- **TASK ITEM**
At the line with "The image size is (768, 1932).", start repeating the data, and continue line by line through the final line, exactly.

DATA EXTRACTS Block Start

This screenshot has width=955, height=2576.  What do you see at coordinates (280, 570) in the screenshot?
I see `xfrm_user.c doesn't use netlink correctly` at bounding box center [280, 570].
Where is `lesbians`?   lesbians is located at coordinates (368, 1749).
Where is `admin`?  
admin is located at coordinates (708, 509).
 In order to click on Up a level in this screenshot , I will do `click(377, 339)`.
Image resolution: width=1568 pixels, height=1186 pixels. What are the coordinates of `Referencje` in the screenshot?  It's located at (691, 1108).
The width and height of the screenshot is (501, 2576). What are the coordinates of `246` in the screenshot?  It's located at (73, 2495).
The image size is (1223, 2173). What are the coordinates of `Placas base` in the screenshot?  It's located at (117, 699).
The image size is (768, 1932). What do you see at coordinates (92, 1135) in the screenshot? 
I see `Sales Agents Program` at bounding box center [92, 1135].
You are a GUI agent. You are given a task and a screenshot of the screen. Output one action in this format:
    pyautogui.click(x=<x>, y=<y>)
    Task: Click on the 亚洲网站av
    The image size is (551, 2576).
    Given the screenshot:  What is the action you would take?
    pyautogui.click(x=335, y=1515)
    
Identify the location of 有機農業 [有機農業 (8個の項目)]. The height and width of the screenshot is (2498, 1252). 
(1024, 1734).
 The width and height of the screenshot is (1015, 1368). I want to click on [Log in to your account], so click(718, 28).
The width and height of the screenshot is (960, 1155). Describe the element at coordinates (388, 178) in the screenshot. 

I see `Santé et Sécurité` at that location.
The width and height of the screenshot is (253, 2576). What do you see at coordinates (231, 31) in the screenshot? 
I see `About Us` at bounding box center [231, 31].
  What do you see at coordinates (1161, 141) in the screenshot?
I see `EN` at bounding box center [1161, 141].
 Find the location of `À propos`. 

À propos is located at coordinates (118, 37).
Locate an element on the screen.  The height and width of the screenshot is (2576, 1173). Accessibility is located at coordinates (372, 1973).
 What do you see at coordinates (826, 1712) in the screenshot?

DATA EXTRACTS Block End

- **TASK SOLUTION**
The image size is (768, 1932). What do you see at coordinates (92, 1135) in the screenshot? 
I see `Sales Agents Program` at bounding box center [92, 1135].
You are a GUI agent. You are given a task and a screenshot of the screen. Output one action in this format:
    pyautogui.click(x=<x>, y=<y>)
    Task: Click on the 亚洲网站av
    The image size is (551, 2576).
    Given the screenshot:  What is the action you would take?
    pyautogui.click(x=335, y=1515)
    
Identify the location of 有機農業 [有機農業 (8個の項目)]. The height and width of the screenshot is (2498, 1252). 
(1024, 1734).
 The width and height of the screenshot is (1015, 1368). I want to click on [Log in to your account], so click(718, 28).
The width and height of the screenshot is (960, 1155). Describe the element at coordinates (388, 178) in the screenshot. 

I see `Santé et Sécurité` at that location.
The width and height of the screenshot is (253, 2576). What do you see at coordinates (231, 31) in the screenshot? 
I see `About Us` at bounding box center [231, 31].
  What do you see at coordinates (1161, 141) in the screenshot?
I see `EN` at bounding box center [1161, 141].
 Find the location of `À propos`. 

À propos is located at coordinates (118, 37).
Locate an element on the screen.  The height and width of the screenshot is (2576, 1173). Accessibility is located at coordinates (372, 1973).
 What do you see at coordinates (826, 1712) in the screenshot?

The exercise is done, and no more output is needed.